A new report from the government revealed U.S. propane consumption in the most recent winter was the lowest total since 2010, largely because of warmer weather across much of the nation.
The U.S. Energy Information Administration reported consumption averaged 0.986 million barrels a day during the 2022-23 winter heating season, which is October through March.
Reduced average winter U.S. propane consumption was influenced by less consumption during the coldest winter months of December, January, and February. Based on the EIA’s recently released Petroleum Supply Monthly, U.S. propane consumption during those three months averaged 1.07 million b/d, also the least since 2010.

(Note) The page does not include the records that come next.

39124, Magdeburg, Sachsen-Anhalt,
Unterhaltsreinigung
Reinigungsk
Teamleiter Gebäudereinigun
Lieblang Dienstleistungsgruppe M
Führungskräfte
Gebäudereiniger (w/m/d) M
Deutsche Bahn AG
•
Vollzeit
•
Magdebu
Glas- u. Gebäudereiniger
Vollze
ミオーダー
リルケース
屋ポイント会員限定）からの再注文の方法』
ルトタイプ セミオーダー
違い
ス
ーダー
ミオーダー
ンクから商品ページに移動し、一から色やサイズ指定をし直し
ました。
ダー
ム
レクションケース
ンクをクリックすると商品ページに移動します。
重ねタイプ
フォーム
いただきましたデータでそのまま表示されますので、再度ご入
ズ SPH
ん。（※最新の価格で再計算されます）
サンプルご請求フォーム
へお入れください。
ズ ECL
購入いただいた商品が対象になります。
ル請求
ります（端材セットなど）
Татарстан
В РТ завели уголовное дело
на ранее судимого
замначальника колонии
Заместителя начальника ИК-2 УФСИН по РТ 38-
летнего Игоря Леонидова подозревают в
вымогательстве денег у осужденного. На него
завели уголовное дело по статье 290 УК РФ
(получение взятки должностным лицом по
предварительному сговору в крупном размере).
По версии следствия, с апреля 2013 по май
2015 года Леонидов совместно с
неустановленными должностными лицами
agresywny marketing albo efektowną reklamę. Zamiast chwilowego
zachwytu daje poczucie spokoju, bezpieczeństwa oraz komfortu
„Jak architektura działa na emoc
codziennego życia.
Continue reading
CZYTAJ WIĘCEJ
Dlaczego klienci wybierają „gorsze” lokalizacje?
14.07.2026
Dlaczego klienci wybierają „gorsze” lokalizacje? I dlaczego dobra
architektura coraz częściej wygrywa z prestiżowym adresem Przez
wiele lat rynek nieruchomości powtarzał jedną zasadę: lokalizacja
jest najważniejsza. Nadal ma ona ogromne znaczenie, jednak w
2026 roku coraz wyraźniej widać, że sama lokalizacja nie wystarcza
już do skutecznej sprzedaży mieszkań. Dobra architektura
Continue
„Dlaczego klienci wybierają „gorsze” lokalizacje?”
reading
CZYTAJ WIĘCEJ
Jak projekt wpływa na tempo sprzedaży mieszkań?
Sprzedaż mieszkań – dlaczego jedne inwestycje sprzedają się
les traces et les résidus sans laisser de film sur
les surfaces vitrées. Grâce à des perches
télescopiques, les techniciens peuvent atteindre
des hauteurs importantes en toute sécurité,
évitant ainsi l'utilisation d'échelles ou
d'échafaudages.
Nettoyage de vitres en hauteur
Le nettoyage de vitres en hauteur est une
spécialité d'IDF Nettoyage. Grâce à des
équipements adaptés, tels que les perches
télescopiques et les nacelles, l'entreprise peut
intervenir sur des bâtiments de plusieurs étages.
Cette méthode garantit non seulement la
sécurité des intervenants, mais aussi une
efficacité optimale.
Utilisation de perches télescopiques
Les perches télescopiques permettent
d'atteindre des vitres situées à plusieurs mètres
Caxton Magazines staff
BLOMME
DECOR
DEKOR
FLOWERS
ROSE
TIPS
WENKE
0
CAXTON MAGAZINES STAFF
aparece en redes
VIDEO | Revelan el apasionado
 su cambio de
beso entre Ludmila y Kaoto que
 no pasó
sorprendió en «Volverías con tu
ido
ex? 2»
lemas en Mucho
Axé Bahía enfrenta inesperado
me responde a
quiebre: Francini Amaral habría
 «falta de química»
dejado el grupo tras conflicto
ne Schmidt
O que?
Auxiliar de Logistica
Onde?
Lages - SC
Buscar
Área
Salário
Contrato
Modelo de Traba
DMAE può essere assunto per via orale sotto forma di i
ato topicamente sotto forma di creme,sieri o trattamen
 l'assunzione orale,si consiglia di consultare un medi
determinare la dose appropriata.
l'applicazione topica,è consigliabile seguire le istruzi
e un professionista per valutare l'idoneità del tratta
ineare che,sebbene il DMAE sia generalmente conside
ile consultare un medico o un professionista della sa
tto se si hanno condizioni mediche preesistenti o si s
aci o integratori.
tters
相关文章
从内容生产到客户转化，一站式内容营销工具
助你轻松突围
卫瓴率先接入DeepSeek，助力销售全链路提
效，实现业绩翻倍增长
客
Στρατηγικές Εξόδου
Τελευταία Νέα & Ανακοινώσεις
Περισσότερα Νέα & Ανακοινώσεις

The lower consumption is primarily the result of warmer-than-normal temperatures during the winter. The consumption of propane is closely correlated with temperature in the United States during the winter and the resulting demand for heating.

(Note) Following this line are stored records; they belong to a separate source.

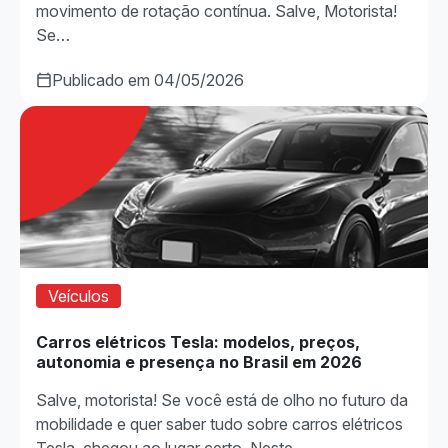
movimento de rotação contínua. Salve, Motorista!
Se…
Publicado em 04/05/2026
Veículos
Carros elétricos Tesla: modelos, preços,
autonomia e presença no Brasil em 2026
Salve, motorista! Se você está de olho no futuro da
mobilidade e quer saber tudo sobre carros elétricos
Tesla, chegou ao lugar certo. Neste…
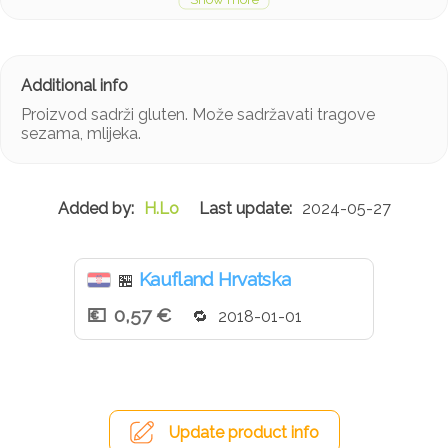
Proizvod sadrži gluten. Može sadržavati tragove
sezama, mlijeka.
H.Lo
2024-05-27
Kaufland Hrvatska
🏪
0,57 €
2018-01-01
Update product info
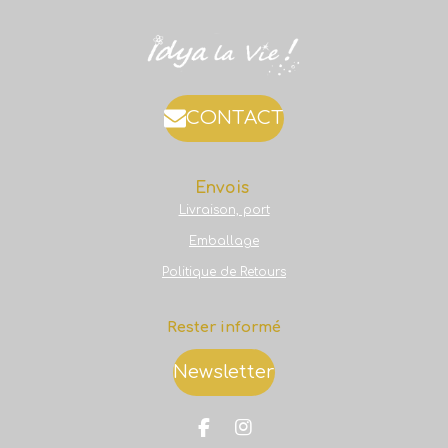
CONTACT
Envois
Livraison, port
Emballage
Politique de Retours
Rester informé
Newsletter
F
I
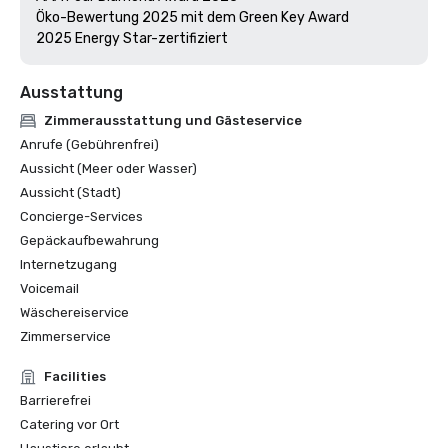
Öko-Bewertung 2025 mit dem Green Key Award

Ausstattung
Zimmerausstattung und Gästeservice
Anrufe (Gebührenfrei)
Aussicht (Meer oder Wasser)
Aussicht (Stadt)
Concierge-Services
Gepäckaufbewahrung
Internetzugang
Voicemail
Wäschereiservice
Zimmerservice
Facilities
Barrierefrei
Catering vor Ort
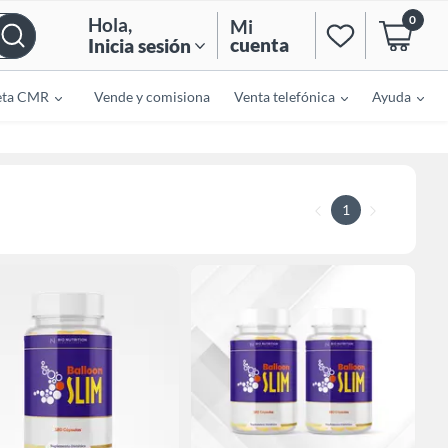
0
Hola
,
Mi
cuenta
Inicia sesión
eta CMR
Vende y comisiona
Venta telefónica
Ayuda
1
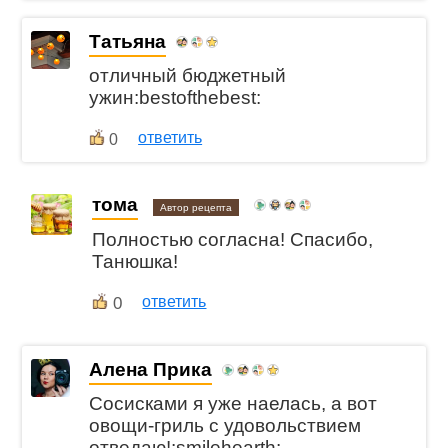
Татьяна
отличный бюджетный
ужин:bestofthebest:
ответить
0
тома
Автор рецепта
Полностью согласна! Спасибо,
Танюшка!
0
ответить
Алена Прика
Сосисками я уже наелась, а вот
овощи-гриль с удовольствием
отведаю!:smilehearth:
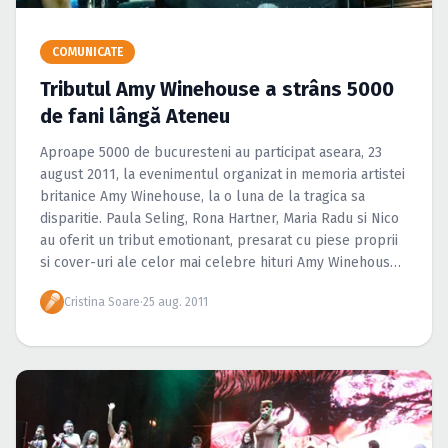
Caută în site...
COMUNICATE
Tributul Amy Winehouse a strâns 5000
de fani lângă Ateneu
Aproape 5000 de bucuresteni au participat aseara, 23
august 2011, la evenimentul organizat in memoria artistei
britanice Amy Winehouse, la o luna de la tragica sa
disparitie. Paula Seling, Rona Hartner, Maria Radu si Nico
au oferit un tribut emotionant, presarat cu piese proprii
si cover-uri ale celor mai celebre hituri Amy Winehouse.
„IN AMINTIREA […]
Cristina Soare
·
25 aug. 2011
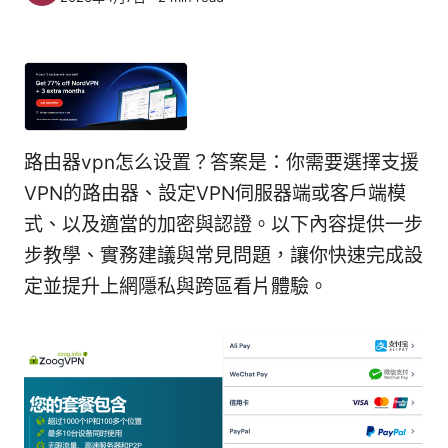
路由器vpn怎么设置？答案是：你需要選擇支援
VPN的路由器、設定VPN伺服器端或客戶端模
式、以及適當的加密與認證。以下內容提供一步
步教學、實務建議與常見問題，讓你快速完成設
定並提升上網隱私與跨區看片體驗。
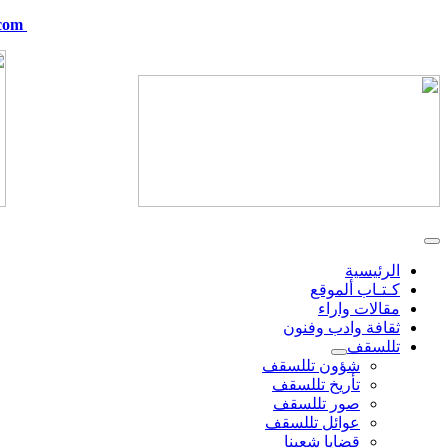
com
telskof@hotmail.com
الرئيسية
كـتـاب ألموقع
مقالات واراء
ثقافة وادب وفنون
تللسقف
شؤون تللسقف
تأريخ تللسقف
صور تللسقف
عوائل تللسقف
قضايا شعبنا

Mild winter temperatures reduced propane consumption in the U.S. residential and commercial sectors. The U.S. Midwest and Northeast account for 54% of the 6.3 million U.S. households that report using propane as their primary space heating fuel. The lower propane demand this winter reduced U.S. propane prices compared with last winter.
Wholesale propane prices at the U.S. benchmark location of Mont Belvieu, Texas, averaged $0.81 per gallon (gal) during the 2022–23 winter heating season, compared with an average of $1.28/gal last winter.
Propane inventories reflect supply and demand balances as well as prices. In the United States, most propane is consumed during the winter heating months. For the week ending October 7, 2022, the first week of the 2022–23 winter heating season, the EIA reported U.S. propane inventories at 85.5 million barrels, 13.2 million barrels more than the same week in the previous winter.
At the end of the winter heating season, for the week ending March 31, 2023, propane inventories were 55.7 million barrels, 22.0 million barrels more than at the end of last winter. U.S. propane stocks have continued growing during April, totaling 58.3 million barrels as of April 28.
Lower demand and prices for propane in the United States last winter caused U.S. propane prices to fall below benchmark hubs in Northwest Europe and East Asia. The price difference supported the most U.S. propane exports on record during a winter heating season.